The following problem showed up on a previous qualifying exam:
Assume $A \subset \mathbb{R}^n$ is connected such that \begin{equation}A^c = B \cup C, \text{ such that } \overline{B} \cap C = \overline{C} \cap B = \emptyset \end{equation} show that $A \cup B$ is connected. (We take $\mathbb{R}^n$ with the usual metric topology.)
This is what I have so far:
Assume for the sake of contradiction that $A \cup B$ is disconnected, then $A \cup B = D \cup E$ where $D,E$ are separated. Then as $A$ is connected, we must have $A \subset D$ or $A \subset E$; WLOG assume $A \subset D$.

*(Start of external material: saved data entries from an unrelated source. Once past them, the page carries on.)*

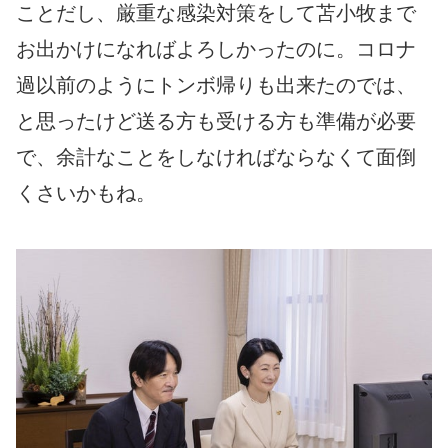
ことだし、厳重な感染対策をして苫小牧まで
お出かけになればよろしかったのに。コロナ
過以前のようにトンボ帰りも出来たのでは、
と思ったけど送る方も受ける方も準備が必要
で、余計なことをしなければならなくて面倒
くさいかもね。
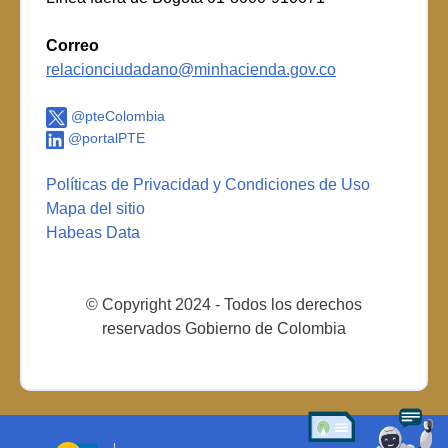
Correo
relacionciudadano@minhacienda.gov.co
@pteColombia
@portalPTE
Políticas de Privacidad y Condiciones de Uso
Mapa del sitio
Habeas Data
© Copyright 2024 - Todos los derechos
reservados Gobierno de Colombia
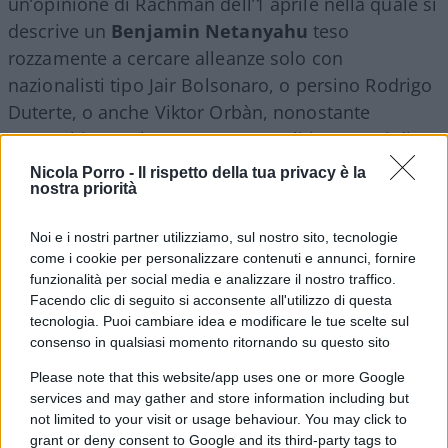
un’opinione di Rachman dell’1 aprile nella quale si
descrive un
Benjamin Netanyahu
teso
rozzamente a cercare alleanze solo con
nazionalisti tipo Jair Bolsonaro, o persino Rodrigo
Duterte, o anche Viktor Orbàn, nonostante
quest’ultimo nel suo contrasto agli interventi di
George Soros
esprima (Rachman dixit) un fondo
Nicola Porro -
Il rispetto della tua privacy è la
nostra priorità
di antisemitismo.
Noi e i nostri partner utilizziamo, sul nostro sito, tecnologie
Secondo il nostro editorialista non è
come i cookie per personalizzare contenuti e annunci, fornire
commendevole che una nazione circondata
funzionalità per social media e analizzare il nostro traffico.
Facendo clic di seguito si acconsente all'utilizzo di questa
dall’
islamismo fondamentalista
oggi (dopo che
tecnologia. Puoi cambiare idea e modificare le tue scelte sul
si è abbondantemente bastonata l’Isis) innanzi
consenso in qualsiasi momento ritornando su questo sito
tutto sciita made in Teheran, ben insediato in
Please note that this website/app uses one or more Google
Libano e in Irak, nonché presente con truppe in
services and may gather and store information including but
Siria, pratichi una politica estera realistica
not limited to your visit or usage behaviour. You may click to
(compresi importanti passi in avanti con Riad e il
grant or deny consent to Google and its third-party tags to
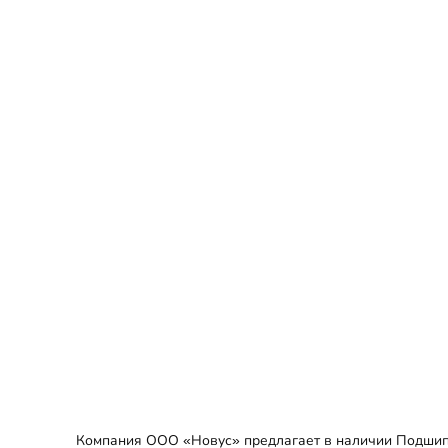
Компания ООО «Новус» предлагает в наличии Подшипн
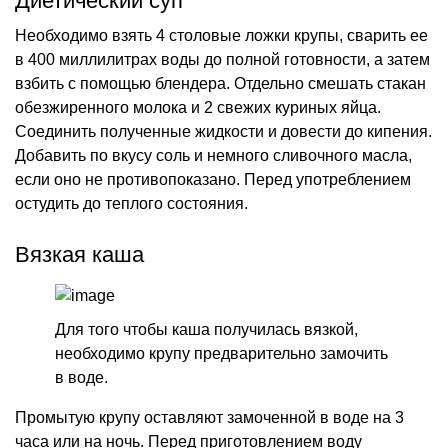
Диетический суп
Необходимо взять 4 столовые ложки крупы, сварить ее
в 400 миллилитрах воды до полной готовности, а затем
взбить с помощью блендера. Отдельно смешать стакан
обезжиренного молока и 2 свежих куриных яйца.
Соединить полученные жидкости и довести до кипения.
Добавить по вкусу соль и немного сливочного масла,
если оно не противопоказано. Перед употреблением
остудить до теплого состояния.
Вязкая каша
Для того чтобы каша получилась вязкой,
необходимо крупу предварительно замочить
в воде.
Промытую крупу оставляют замоченной в воде на 3
часа или на ночь. Перед приготовлением воду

I'm unsure how to proceed from here because I want to write $A$ as a union of two non-empty separated sets, but from $A \cup B = D \cup E$, I cannot see how to get a non-empty separated sets since intersecting them by $A$ or $B^c$ ends up with $E \cap A$ and $E \cap B^c$ being empty since $E \subset B$ as $A \subset D$.
Any help would be appreciated!
Best Answer
In fact the result is more general and true for any connected topological space $X$, which is the case for $\mathbb R^n$ endowed with the topology induced by the usual distance.
Let’s suppose that $A \neq \emptyset$. We’ll deal with the case $A = \emptyset$ at the end of the answer.
Suppose that $D,E$ are open sets of $X$ with $A \cup B \subseteq D \cup E$ and $D \cap E = \emptyset$. As $A$ is supposed to be connected, we can suppose without loss of generality that $A \subseteq D$. We’ll prove that $U=E \cap (A \cup B)$ is open and closed in $X$ hence empty as in a connected space the only subspaces that are both closed and open are the empty set and the space itself. This will provide the conclusion.
Let’s first notice that $U \subseteq B$ as $D \cap E= \emptyset$ and therefore $U= E \cap B$.
$U$ is open
Take $b \in U$. We have $b \notin \overline{A}$ as $b \in \overline{A}$ would imply the contradiction $E \cap A \neq \emptyset$ as $E$ is open. The hypothesis $B \cap \overline{C}= \emptyset$ allows to state $b \notin \overline{C}$. We also have $b \notin \overline{A \cup C}$ as $\overline{A \cup C} \subseteq \overline{A} \cup \overline{C}$. So $b$ belongs to the open subset $V =X \setminus \overline{A \cup C}$ that is included in $B$. And also to the open subset $E \cap V$ that is included in $U$. This proves that $b$ belongs to the interior of $U$. As this is true for all $b \in U$, $U$ is equal to its interior and is open.
$U$ is closed
Take $x \in \overline{U} = \overline{E \cap B}$. As $\overline{E \cap B} \subseteq \overline{E} \cap \overline{B}$, we have $x \in \overline{B}$ and $x \notin C$ according to the hypothesis $\overline{B} \cap C =\emptyset$. Hence $x \in A \cup B$. $x$ cannot belong to $A$: if that would be the case, $x$ would belong to the open set $D$ and $D$ would intersect $U$ and therefore $E$, a contradiction. We get $x \in B$ and as $x \notin D$, we have $x \in E$ and finally $x \in U$. So $U = \overline{U}$, proving that $U$ is closed.
The case $A = \emptyset$
In that case, the space $X$ is the union of $B$ and $C$. $B$ and $C$ are open and closed subsets of the connected space $X$ and are therefore connected. We’re done!
The result doesn’t hold if $X$ is not connected. Take for example $X=\{1,2,3\}$ endowed with the topology induced by the metric distance and $A=\{1\}$, $B=\{2\}$ and $C=\{3\}$.
Note: this answer is based on following one of the excellent French math site les-mathematiques.net.